/TorchProteinLibrary

PyTorch library of layers acting on protein representations

Primary LanguageC++MIT LicenseMIT

TorchProteinLibrary version 0.15

This library pytorch layers for working with protein structures in a differentiable way. We are working on this project and it's bound to change: there will be interface changes to the current layers, addition of the new ones and code optimizations.

Requirements

  • GCC >= 7
  • CUDA >= 10.0
  • PyTorch >= 1.1
  • Python >= 3.5
  • Biopython
  • setuptools

Installation

Clone the repository:

git clone https://github.com/lupoglaz/TorchProteinLibrary.git

then run the following command:

python setup.py install

Contents

The library is structured in the following way:

FullAtomModel

This module deals with full-atom representation of a protein. Layers:

  • Angles2Coords: computes the coordinates of protein atoms, given dihedral angles
  • Coords2TypedCoords: rearranges coordinates according to predefined atom types
  • CoordsTransform: implementations of translation, rotation, centering in a box, random rotation matrix, random translation
  • PDB2Coords: loading of PDB atomic coordinates

ReducedModel

The coarse-grained representation of a protein.

  • Angles2Backbone: computes the coordinates of protein backbone atoms, given dihedral angles

RMSD

For now, only contains implementation of differentiable least-RMSD. Layers:

  • Coords2RMSD: computes minimum RMSD by optimizing wrt translation and rotation of input coordinates

Volume

Deals with volumetric representation of a protein.

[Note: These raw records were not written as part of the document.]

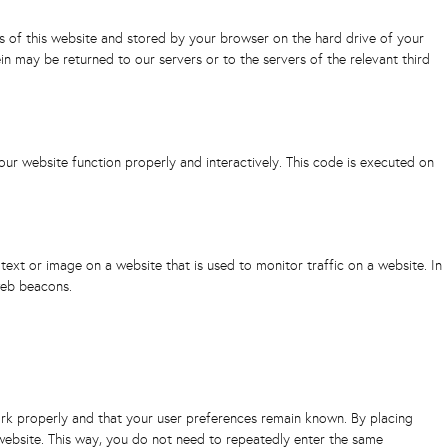
ges of this website and stored by your browser on the hard drive of your
n may be returned to our servers or to the servers of the relevant third
our website function properly and interactively. This code is executed on
f text or image on a website that is used to monitor traffic on a website. In
web beacons.
rk properly and that your user preferences remain known. By placing
r website. This way, you do not need to repeatedly enter the same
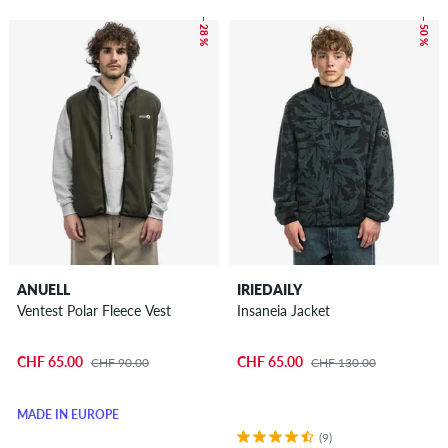
– 28 %
– 50 %
ANUELL
IRIEDAILY
Ventest Polar Fleece Vest
Insaneia Jacket
CHF 65.00
CHF 65.00
CHF 90.00
CHF 130.00
MADE IN EUROPE
(9)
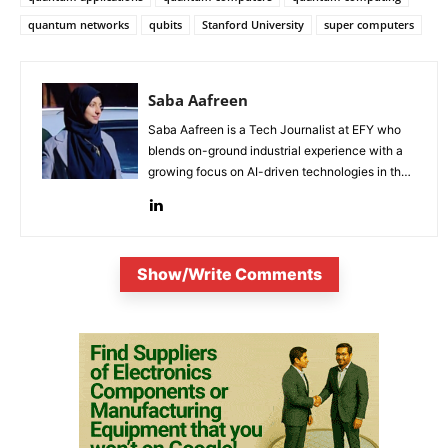
quantum networks
qubits
Stanford University
super computers
Saba Aafreen
Saba Aafreen is a Tech Journalist at EFY who
blends on-ground industrial experience with a
growing focus on AI-driven technologies in the
evolving electronic industries.
Show/Write Comments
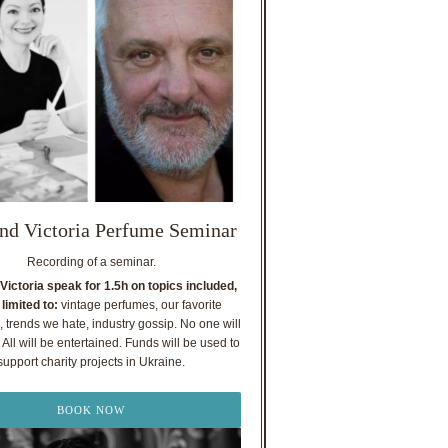
nd Victoria Perfume Seminar
Recording of a seminar.
Victoria speak for 1.5h on topics included,
 limited to:
vintage perfumes, our favorite
, trends we hate, industry gossip. No one will
All will be entertained. Funds will be used to
support charity projects in Ukraine.
BOOK NOW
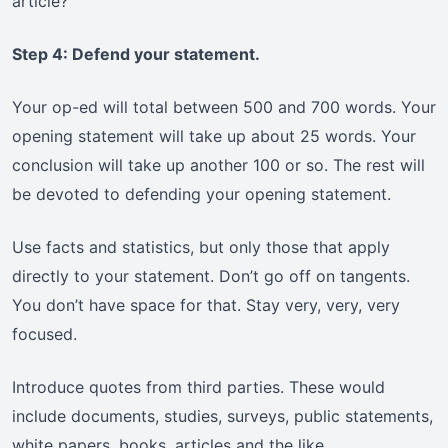
article?”
Step 4: Defend your statement.
Your op-ed will total between 500 and 700 words. Your
opening statement will take up about 25 words. Your
conclusion will take up another 100 or so. The rest will
be devoted to defending your opening statement.
Use facts and statistics, but only those that apply
directly to your statement. Don’t go off on tangents.
You don’t have space for that. Stay very, very, very
focused.
Introduce quotes from third parties. These would
include documents, studies, surveys, public statements,
white papers, books, articles and the like.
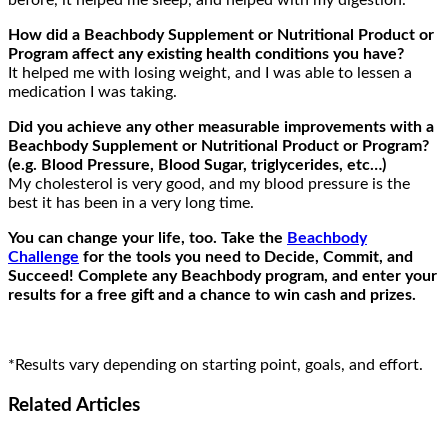
before, it helped me sleep, and helped with my digestion.
How did a Beachbody Supplement or Nutritional Product or
Program affect any existing health conditions you have?
It helped me with losing weight, and I was able to lessen a
medication I was taking.
Did you achieve any other measurable improvements with a
Beachbody Supplement or Nutritional Product or Program?
(e.g. Blood Pressure, Blood Sugar, triglycerides, etc…)
My cholesterol is very good, and my blood pressure is the
best it has been in a very long time.
You can change your life, too. Take the
Beachbody
Challenge
for the tools you need to Decide, Commit, and
Succeed! Complete any Beachbody program, and enter your
results for a free gift and a chance to win cash and prizes.
*Results vary depending on starting point, goals, and effort.
Related
Articles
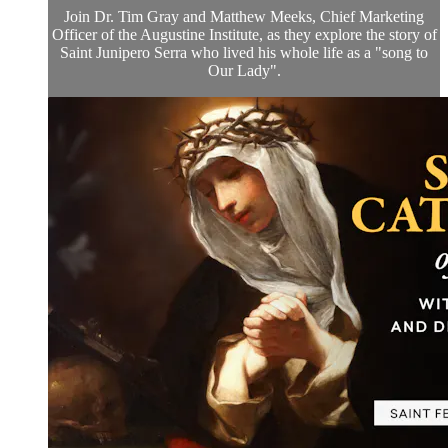
Join Dr. Tim Gray and Matthew Meeks, Chief Marketing
Officer of the Augustine Institute, as they explore the story of
Saint Junipero Serra who lived his whole life as a "song to
Our Lady".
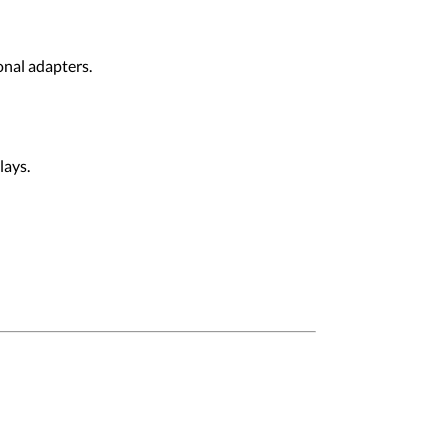
onal adapters.
lays.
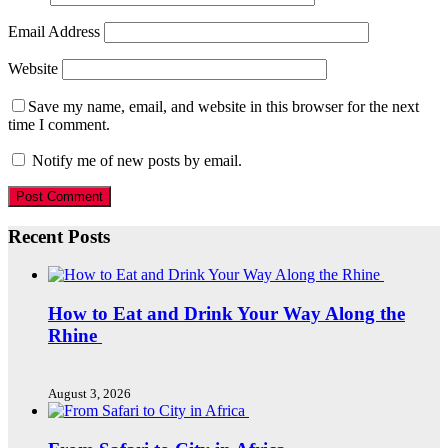
Email Address
Website
Save my name, email, and website in this browser for the next
time I comment.
Notify me of new posts by email.
Recent Posts
How to Eat and Drink Your Way Along the
Rhine
August 3, 2026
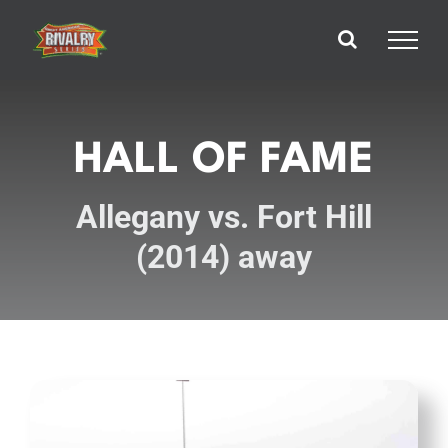
Skip
to
content
HALL OF FAME
Allegany vs. Fort Hill
(2014) away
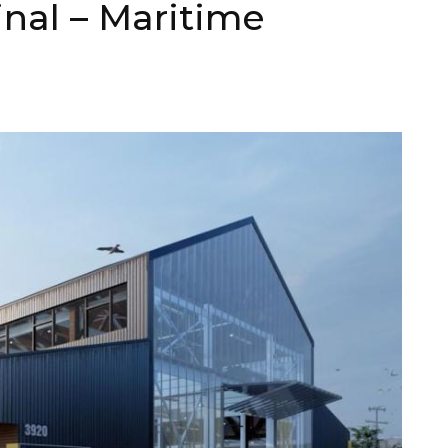
nal – Maritime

  • TypedCoords2Volume: computes 3d density maps of coordinates with assigned types
  • Select: selects cells from a set of volumes at scaled input coordinates
  • VolumeConvolution: computes correlation of two volumes of equal size

Additional useful function in C++ extension _Volume:

_Volume.Volume2Xplor: saves volume to XPLOR format

General design decisions

The library is structured in the following way:

  • Layers directory contains c++/cuda implementations
  • Each layer has <layer_name>_ interface.h and .cpp files, that have implementations of functions that are exposed to python
  • Each python extension has main.cpp file, that contains macros with definitions of exposed functions

We found that these principles provide readability and overall cleaner design.